US Freezes Interest Rates Will UK Cut Rates?
Last night, the US Federal Reserve chose to keep interest rates frozen at between 0% and 0.25% despite the fact that some commentators were expecting a marginal increase. The Fed suggested that a global economic slowdown driven by the slowdown in the Chinese economy had influenced their decision. This means that interest rates in the United States have been held at these low rates since 2008. Inflation in the US remains at 1.2% which is below their target trend growth rate of 2%. In short, despite earnings, employment and house prices all being at or above their pre-credit crunch levels, there are still fears that the recovery will be put into reverse.

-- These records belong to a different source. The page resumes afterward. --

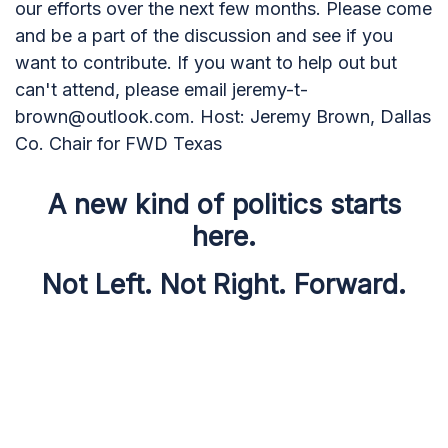
our efforts over the next few months. Please come
and be a part of the discussion and see if you
want to contribute. If you want to help out but
can't attend, please email
jeremy-t-
brown@outlook.com
. Host: Jeremy Brown, Dallas
Co. Chair for FWD Texas
A new kind of politics starts
here.
Not Left. Not Right. Forward.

Given the news earlier this week that the United Kingdom had once again entered 0% inflation with a risk of deflation there have even been suggestions today that the Bank of England could reduce interest rates by another 0.25% to bolster the economy and encourage inflation despite the fact that the governor of the Bank of England, Mark Carney, has already committed to raising interest rates in the course of the next few months and more likely in the first or second quarter of 2016.

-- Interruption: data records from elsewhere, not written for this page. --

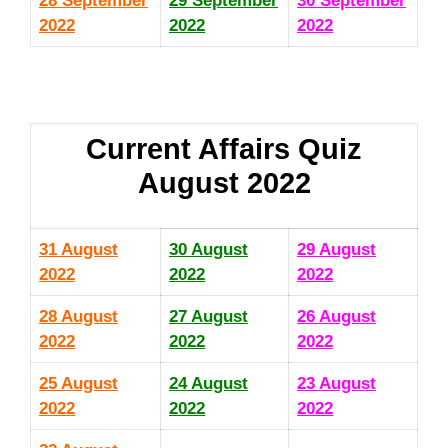
28 September
29 September
30 September
2022
2022
2022
Current Affairs Quiz
August 2022
31 August
30 August
29 August
2022
2022
2022
28 August
27 August
26 August
2022
2022
2022
25 August
24 August
23 August
2022
2022
2022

Stock markets have not reacted all that well today as one would expect with Europe falling heaviest, US markets falling as well as the UK and most of the Far East although China showed a slight improvement given that no increase in US, UK or European interest rates may mean that Chinese goods will remain cheaper in the West and thereby support Chinese exports.
It is going to be a long and rocky road with China being the driving force for economic confidence globally. That said, do expect interest rate increases in the US before the end of the year and for the UK likely in quarter one or quarter two of 2016.